Le « sarkozysme » et le « lepénisme » sont l’expression de la crise du parlementarisme bourgeois. Le gouffre toujours plus béant qui s’ouvre entre les classes ne peut pas être surmonté par des débats parlementaires – ni du point de vue des capitalistes, ni du point de vue des travailleurs. Le Parlement n’a pas réellement le pouvoir. Le pouvoir effectif est entre les mains de ceux qui possèdent les banques et les grands groupes industriels et financiers. Le « sarkozisme » signifie le renforcement du pouvoir arbitraire de l’Etat au détriment des sauvegardes démocratiques, le recours aux moyens policiers « musclés » et à l’appareil répressif en général. Il constitue un premier pas dans la direction de ce que les marxistes apellent le « bonapartisme parlementaire ». Il traduit la nécessité – du point de vue des capitalistes – d’une forme de gouvernement libérée des entraves parlementaires, faisant davantage usage des « manières fortes » de la répression et de l’intimidation, auxquelles l’Assemblée Nationale, dans son impuissance, accorde docilement sa « confiance ». Le Front National représente la même tendance bonapartiste parlementaire, avec l’avantage, aux yeux des électeurs qu’il prend dans son filet, de n’avoir jamais été au pouvoir, et donc de ne pas faire – apparemment – partie du « système ». Ce n’est pas pour rien que la propagande du Front National insiste sur ce point, tout en précisant, non sans raison, que Sarkozy lui a volé son programme.

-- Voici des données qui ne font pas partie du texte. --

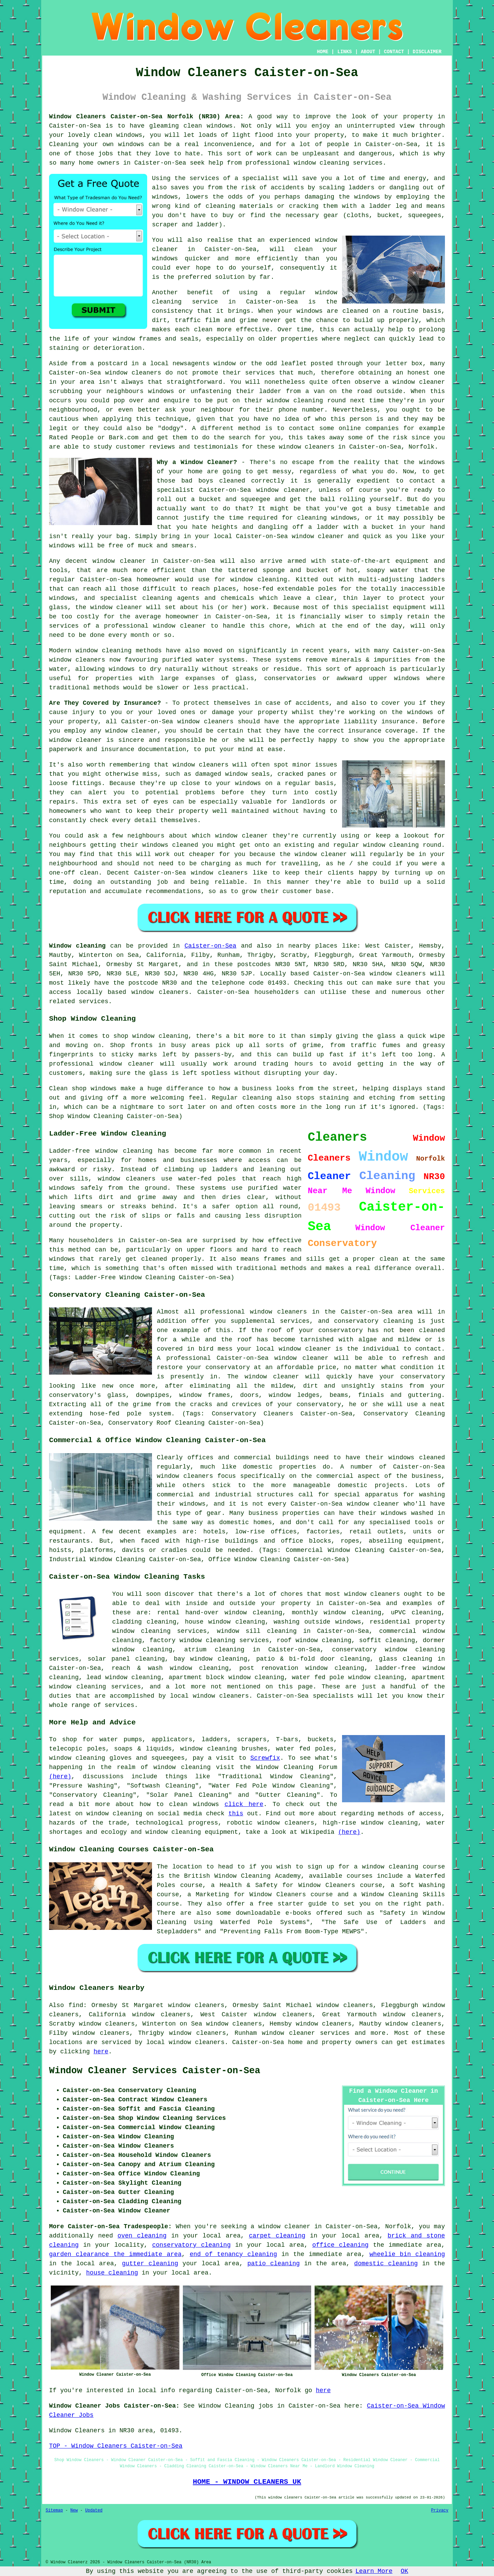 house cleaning (112, 2272)
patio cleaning (273, 2263)
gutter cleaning (150, 2263)
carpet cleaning (277, 2235)
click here (243, 1804)
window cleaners (306, 446)
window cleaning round (402, 845)
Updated (93, 2510)
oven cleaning (142, 2235)
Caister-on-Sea (210, 945)
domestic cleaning (385, 2263)
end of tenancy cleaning (233, 2254)
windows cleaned (170, 845)
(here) (60, 1776)
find (75, 2005)
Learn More (373, 2571)
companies (382, 428)
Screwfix (265, 1758)
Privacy (439, 2510)
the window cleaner (313, 854)
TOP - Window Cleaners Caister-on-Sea (116, 2446)
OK (404, 2571)
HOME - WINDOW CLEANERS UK (247, 2482)
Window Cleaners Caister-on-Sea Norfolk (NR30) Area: (146, 116)
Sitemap (54, 2510)
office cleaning (340, 2245)
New (74, 2510)
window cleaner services (306, 2033)
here (101, 2051)
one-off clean (73, 872)
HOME (323, 52)
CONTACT (394, 52)
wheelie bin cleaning (407, 2254)
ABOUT (368, 52)
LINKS (344, 52)
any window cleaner (123, 730)
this (235, 1813)
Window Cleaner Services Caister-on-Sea (154, 2071)
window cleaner (318, 536)
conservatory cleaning (191, 2245)
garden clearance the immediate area (115, 2254)
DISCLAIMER (427, 52) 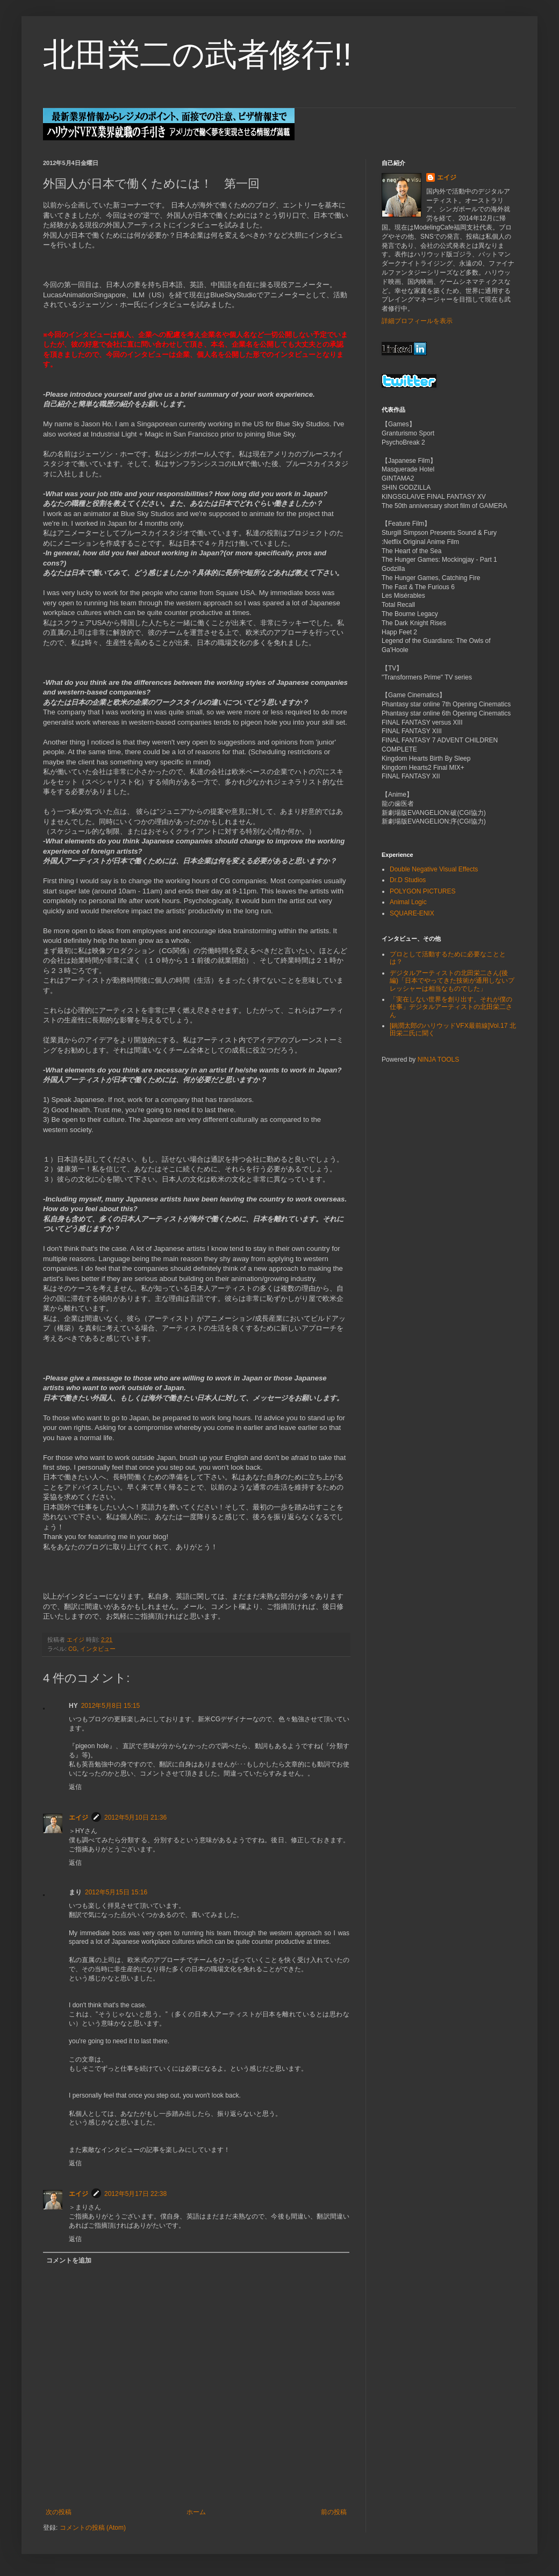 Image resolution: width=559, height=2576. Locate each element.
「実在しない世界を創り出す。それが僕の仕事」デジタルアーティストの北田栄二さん (451, 1007)
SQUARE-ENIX (412, 913)
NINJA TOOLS (439, 1059)
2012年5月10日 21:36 (135, 1817)
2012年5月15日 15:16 (116, 1892)
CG (72, 1648)
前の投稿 (334, 2512)
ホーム (196, 2512)
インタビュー (98, 1648)
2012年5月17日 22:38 (135, 2194)
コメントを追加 (68, 2260)
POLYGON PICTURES (422, 891)
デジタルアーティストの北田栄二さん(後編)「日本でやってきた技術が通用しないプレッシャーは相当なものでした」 (452, 980)
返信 (75, 1787)
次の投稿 (58, 2512)
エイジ (78, 1817)
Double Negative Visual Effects (434, 869)
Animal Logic (408, 902)
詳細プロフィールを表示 (417, 321)
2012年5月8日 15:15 (110, 1705)
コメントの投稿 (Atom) (93, 2527)
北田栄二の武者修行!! (197, 55)
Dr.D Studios (408, 880) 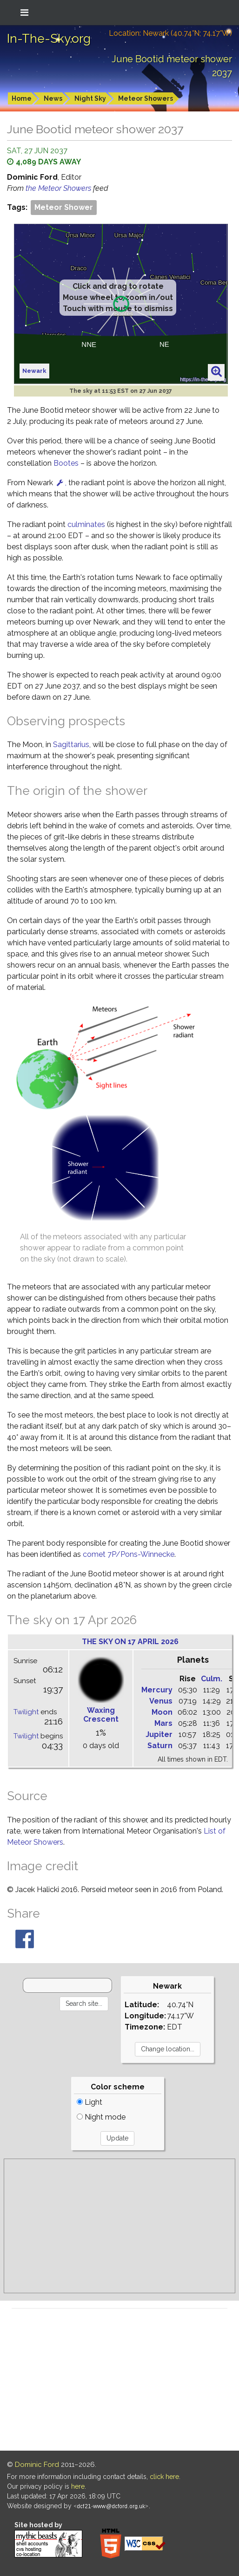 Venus (161, 1701)
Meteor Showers (145, 98)
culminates (86, 524)
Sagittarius (71, 744)
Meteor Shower (63, 207)
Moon (162, 1712)
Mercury (157, 1689)
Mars (163, 1723)
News (53, 98)
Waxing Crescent (101, 1715)
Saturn (160, 1745)
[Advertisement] (119, 2226)
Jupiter (159, 1734)
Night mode (101, 2117)
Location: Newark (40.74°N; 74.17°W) (170, 33)
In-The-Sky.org (49, 39)
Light (89, 2102)
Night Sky (90, 98)
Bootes (66, 463)
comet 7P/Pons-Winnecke (128, 1554)
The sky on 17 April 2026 (130, 1641)
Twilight (26, 1712)
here (78, 2486)
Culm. (211, 1678)
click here (164, 2476)
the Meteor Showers (59, 188)
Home (22, 98)
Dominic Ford (37, 2464) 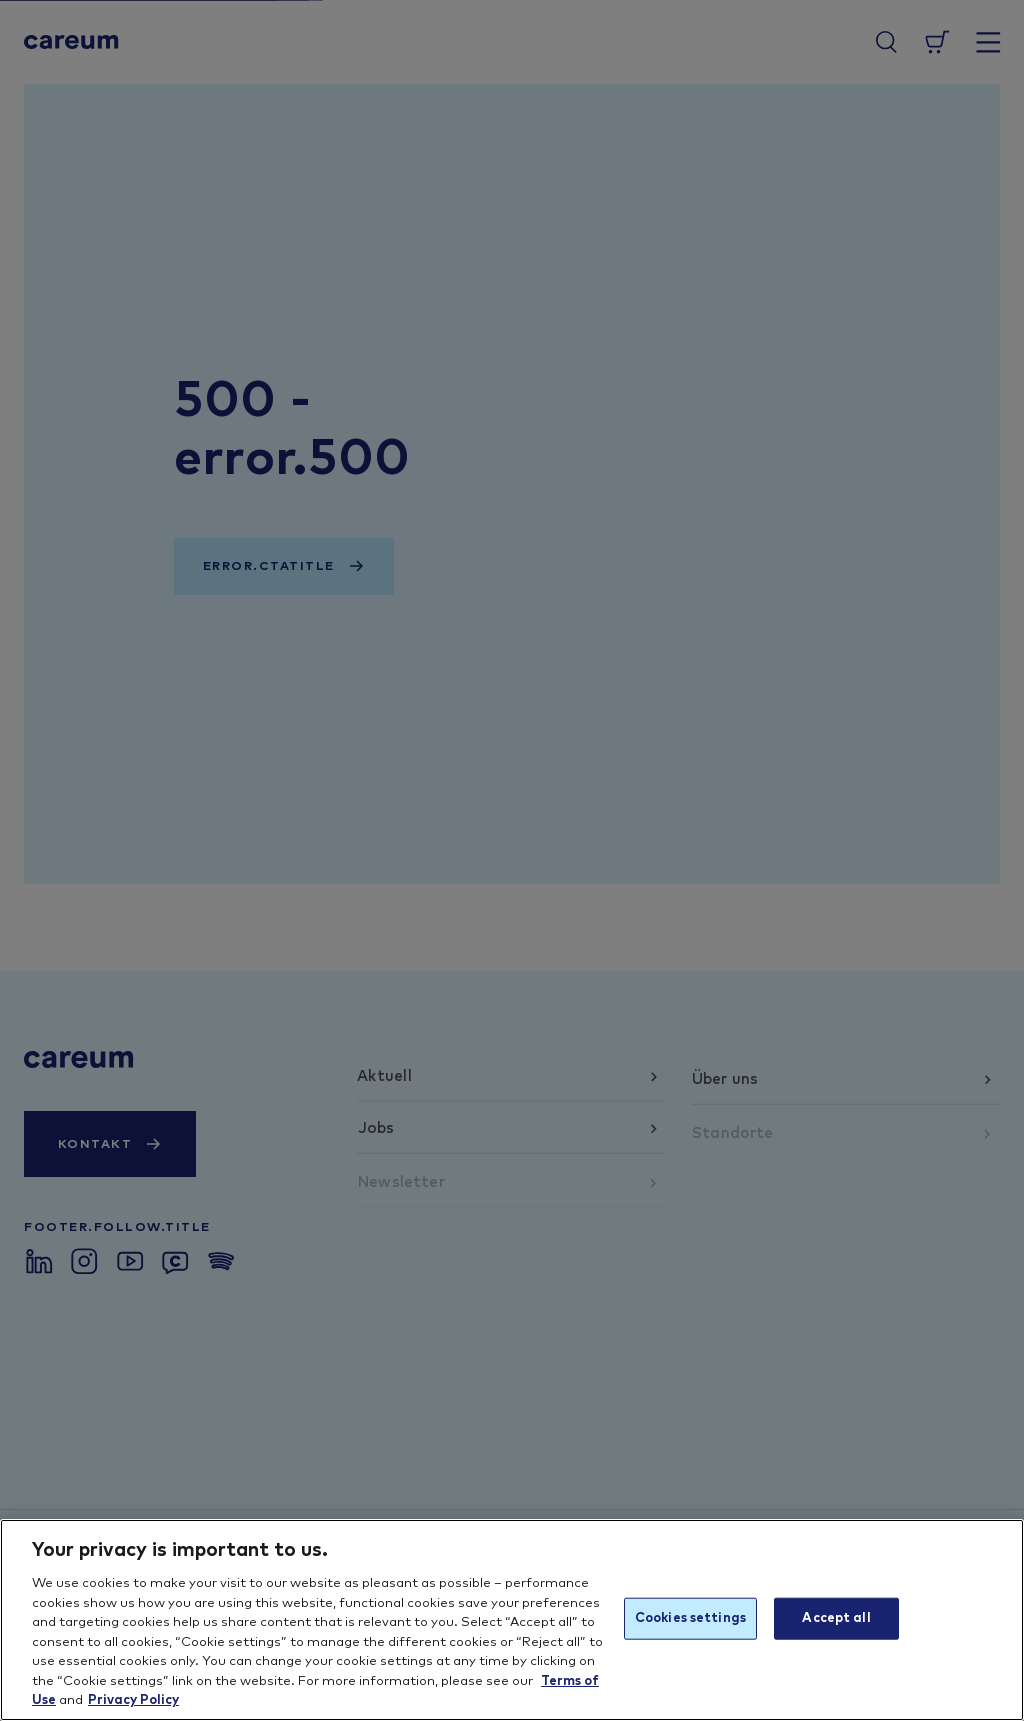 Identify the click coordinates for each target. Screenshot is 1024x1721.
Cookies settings (690, 1618)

Face à la réaction massive suscitée par le passage au deuxième tour du Front National, en 2002, les capitalistes et politiciens de droite ont pris peur. Ils avaient grandement contribué à créer ce monstre réactionnaire et raciste. Mais ils préféraient, et préfèrent encore, le tenir en réserve, s’en servir comme d’une menace à brandir, comme d’un moyen d’intimidation. Sa mise en avant prématurée pourrait provoquer des événements dont la puissance risquerait de menacer, non seulement le Front National, mais tout le système. En mai 2002, le mouvement contre le Front National a bénéficié au prétendu « républicanisme » chiraquien. Après avoir été érigée en alternative au Front National, l’UMP a aussitôt adopté les méthodes et les idées de ce dernier. Mais la prochaine fois, il ne sera pas si facile de tromper la jeunesse et le mouvement ouvrier.
Quelles que soient les nuances qui les séparent, le Front National, l’UMP et l’UDF défendent tous le même système. Face au capitalisme et à ses représentants politiques, la gauche doit défendre une politique indépendante, ne plus jamais accepter de soutenir un ennemi contre un autre, et intégrer dans son programme les mesures décisives susceptibles de briser le pouvoir économique des capitalistes. Il faut placer fermement les ressources du pays entre les mains des travailleurs. Sur cette base, et seulement sur cette base, il sera possible de fonder une société nouvelle, qui ne laissera place ni à l’exploitation, ni aux inégalités, ni au racisme.